Su rostro era perfecto. Acarició la piel suave tras el afeitado y sonrió consciente de su propia belleza. ¿Qué mujer no se sentiría atraída hacia él? Cogió el masaje y se lo aplicó sobre la zona rasurada. El escozor, lejos de molestarle, lo llenó de energía. Se sentía totalmente revitalizado. Afeitarse era un ritual que le encantaba, le ayudaba a relajarse. Además, mirarse en el espejo tras el afeitado no podría resultar más placentero. La cara de un hombre como él debiera estar en todas las portadas de revistas femeninas para el disfrute de las mujeres.
Salió del cuarto de baño para verse asaltado de nuevo por esos molestos sollozos. Incluso había logrado olvidarse de esa mujer. Odiaba los lloriqueos. El padre de esa chiquilla se había metido en líos por intentar estafarlo con la mercancía. Como buen traficante que era, había ido a su casa para enseñarle una lección que jamás olvidaría. Entonces, la hija había intervenido suplicando clemencia por la vida de su padre y le ofreció un trato que le reportaría una doble satisfacción: el dolor del padre que veía a su hija prostituirse por su vida y el placer de tener una mujer en su cama. Lamentablemente, tan pronto como le había echado un par de polvos a la mojigata, ella se había encerrado en sí misma en una esquina y había empezado a llorar. Si esperaba que él sintiera lástima, se había equivocado de hombre.
Cogió unos calzoncillos limpios de su armario y se los puso en un fluido movimiento. No había estado mal para una noche como aquella, pero tampoco fue el mejor sexo que había tenido nunca. Cualquiera de las prostitutas que trabajaban en su garito lo harían mil veces mejor incluso después de haber atendido a diez clientes esa misma noche. Escogió unos vaqueros de Calvin Klein y los sacudió para estirarlos antes de ponérselos. Le encantaba esa maldita marca.
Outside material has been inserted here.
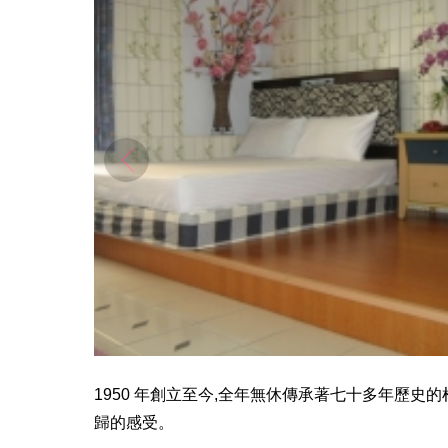
1950 年創立至今,全年無休傳承著七十多年歷史
歸的感受。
— Vístete ya. — le ordenó secamente.
Su trato era ese: una noche de sexo. No le interesaba quedársela, prostituirla para otros hombres, dejársela a sus empleados, ni nada más. Dios sabía que la mujer no era lo bastante buena para esa tarea. En esos momentos, lo único que quería era librarse de su infernal llanto. Podía irse a llorar a las faldas de su padre con absoluta tranquilidad porque, a no ser que el muy estúpido intentara la idiotez de vengarse, jamás volverían a cruzarse.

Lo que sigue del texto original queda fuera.